Es asunto recurrente en el debate político la discusión acerca de hasta donde debe llegar la gestión de los poderes públicos y hasta dónde la de la iniciativa privada. Las tendencias son por todos conocidas.

Por un lado están los de tic hegeliano, que ven en el Estado la plenitud del Espíritu Absoluto, claramente proclives a aumentar su intervención para garantizar que la sociedad no quede en manos de unos pocos privilegiados.

Por otro lado encontramos a los que simpatizan con el individualismo liberal, que creen que es mejor reducir al máximo la presencia del Estado para que ejerza solo como árbitro cuando sea estrictamente necesario, respetando la libertad de cada uno.

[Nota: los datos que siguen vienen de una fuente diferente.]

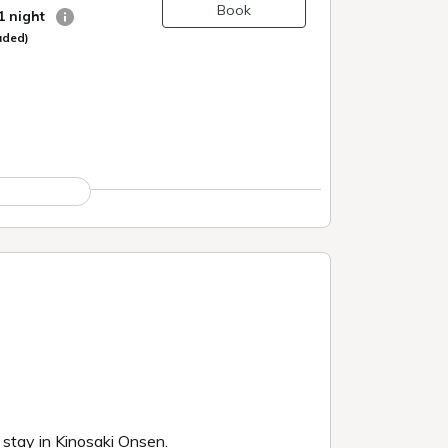
Book
 1 night
uded)
g stay in Kinosaki Onsen.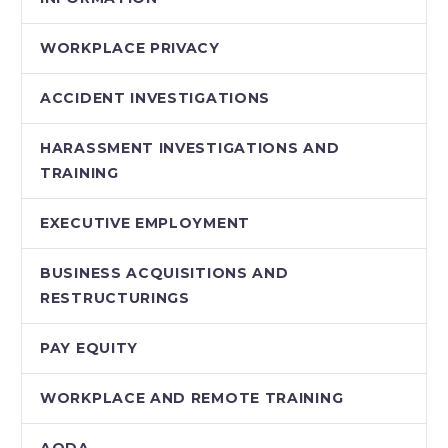
WORKPLACE PRIVACY
ACCIDENT INVESTIGATIONS
HARASSMENT INVESTIGATIONS AND
TRAINING
EXECUTIVE EMPLOYMENT
BUSINESS ACQUISITIONS AND
RESTRUCTURINGS
PAY EQUITY
WORKPLACE AND REMOTE TRAINING
AODA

Señalaba Benedicto XVI en su primera encíclica, Deus caritas est, que el Estado no puede delegar su responsabilidad de procurar una sociedad justa y que la acción caritativa puede convertirse en injusta cuando contribuye a perpetuar una situación de desigualdad. Ya los Santos Padres decían que cuando se da limosna al pobre debe hacerse con infinita humildad porque lo que se está haciendo, en realidad, no es caridad sino justicia.

Sin embargo, el Estado no puede olvidar nunca que es precisamente eso: un servidor de la justicia. Y qué cosa sea la justicia es una pregunta ética, una pregunta que debemos responder entre todos, de forma razonada y de generación en generación.

El problema de la justicia no se resuelve, por tanto, nacionalizando o privatizando. Hay ejemplos de gestión injusta tanto por parte de los poderes públicos como de instituciones privadas. El debate es más profundo, se trata de una cuestión ética que debe implicar a todos.